いきたい僕ら

「あ……あぁ……」

俺は後ずさる。

「嫌、だ……。」

血の気が引いていくのがわかる。

「……俺が、1人にしたから……。」

……いや自分を責めるのはあとだ。

「っ……!」

俺は走った。

これ以上は無理なんじゃないかというほど、走った。

そしてナースセンターに行き、叫んだ。

「誰か!助けてっ……律樹さんが、早く!!」

看護師たちは困惑した様子だった。

「……君、落ち着いて。
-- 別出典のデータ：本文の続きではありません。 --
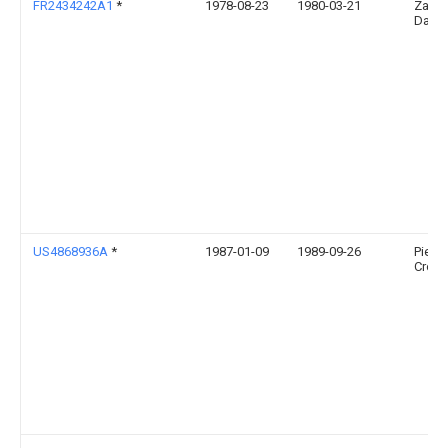
FR2434242A1
*
1978-08-23
1980-03-21
Zampi
Danie
US4868936A
*
1987-01-09
1989-09-26
Pietro
Croco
1回深呼吸しようか?」

看護師の1人が、優しく声をかけてくる。

俺はそれを無視して、声を荒らげた。

「時間がないんだ!飛び降りて、律樹さんが……死んじゃう!!」

飛び降り、の言葉に反応したのだろう、看護師の間に驚きと焦りが広まった。

「ねぇ!早く来て!!」

「わかった。場所わかる?」

俺は頷いて走り出した。

後ろを何人かの看護師がついてくる。

エレベーターを待つ時間も惜しくて、階段を使った。

俺は走りながら携帯を取り出し、梨杜さんに電話をかける。

相手はすぐに出た。

『珍しいな。お前が電話かけてくるなんて。』

「梨杜さん……ごめんなさい!」

いつの間にか泣いていた。

「俺がいたのに……俺が、いなくて……」

息が苦しかったが、足を止めることはできなかった。

『は?蓮斗、一旦落ち着け。ゆっくりでいいから。ゆっくり、1つずつ話してごらん。』

「わかってたのに!今は……今は危ないって、わかってたのに……!」

梨杜さんの言葉は俺には届いていなかった。

ただ、自分のことを伝えるので精一杯だった。

『蓮斗、深呼吸しろ。落ち着くんだ。ゆっくりでいいから。』

やっと病院の出入り口に着いた。

そこを出て、病院の裏側へ走る。